_About this task_
Take the lines in the listing below from the line with "Moeilijkheidsgraad" up to and including the line with "กลางคืนที่ต้อง" and set them down exactly, skipping pictures and adding nothing.

-=-=-

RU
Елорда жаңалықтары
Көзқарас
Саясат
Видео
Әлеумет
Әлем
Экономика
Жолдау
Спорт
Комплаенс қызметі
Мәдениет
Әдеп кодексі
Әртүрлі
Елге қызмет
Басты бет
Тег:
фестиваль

-=-=-

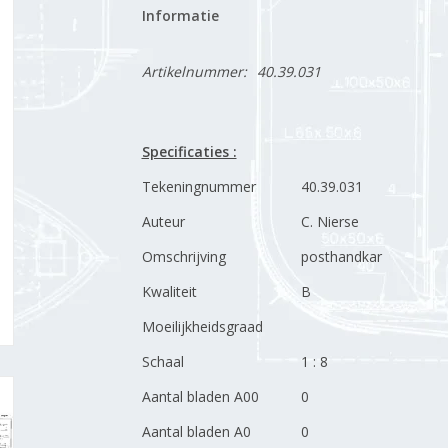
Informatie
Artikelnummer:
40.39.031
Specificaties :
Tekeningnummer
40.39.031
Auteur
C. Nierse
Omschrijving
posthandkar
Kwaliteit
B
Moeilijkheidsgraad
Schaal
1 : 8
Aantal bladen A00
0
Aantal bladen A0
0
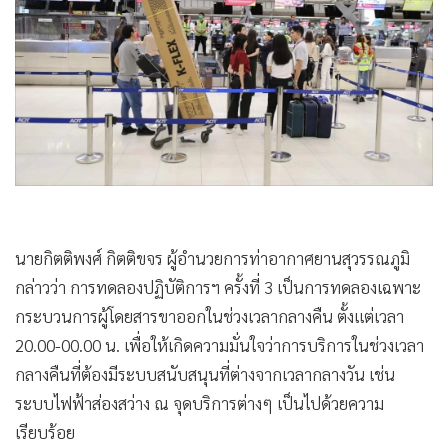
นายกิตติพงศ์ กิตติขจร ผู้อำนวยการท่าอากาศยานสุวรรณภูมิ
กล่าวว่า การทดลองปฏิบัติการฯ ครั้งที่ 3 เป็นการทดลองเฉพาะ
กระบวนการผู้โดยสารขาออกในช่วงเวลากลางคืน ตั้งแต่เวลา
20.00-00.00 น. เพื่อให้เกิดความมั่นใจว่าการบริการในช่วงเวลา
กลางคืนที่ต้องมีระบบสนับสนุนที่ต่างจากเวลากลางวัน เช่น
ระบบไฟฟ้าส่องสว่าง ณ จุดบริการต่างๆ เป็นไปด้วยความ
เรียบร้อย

-=-=-

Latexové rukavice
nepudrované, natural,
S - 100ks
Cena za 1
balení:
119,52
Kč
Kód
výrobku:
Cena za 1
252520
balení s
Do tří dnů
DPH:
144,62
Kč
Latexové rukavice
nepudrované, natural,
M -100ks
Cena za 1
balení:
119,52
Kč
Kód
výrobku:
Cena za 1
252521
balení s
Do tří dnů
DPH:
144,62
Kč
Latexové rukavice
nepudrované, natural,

-=-=-

_Answer section_
Moeilijkheidsgraad
Schaal
1 : 8
Aantal bladen A00
0
Aantal bladen A0
0
นายกิตติพงศ์ กิตติขจร ผู้อำนวยการท่าอากาศยานสุวรรณภูมิ
กล่าวว่า การทดลองปฏิบัติการฯ ครั้งที่ 3 เป็นการทดลองเฉพาะ
กระบวนการผู้โดยสารขาออกในช่วงเวลากลางคืน ตั้งแต่เวลา
20.00-00.00 น. เพื่อให้เกิดความมั่นใจว่าการบริการในช่วงเวลา
กลางคืนที่ต้องมีระบบสนับสนุนที่ต่างจากเวลากลางวัน เช่น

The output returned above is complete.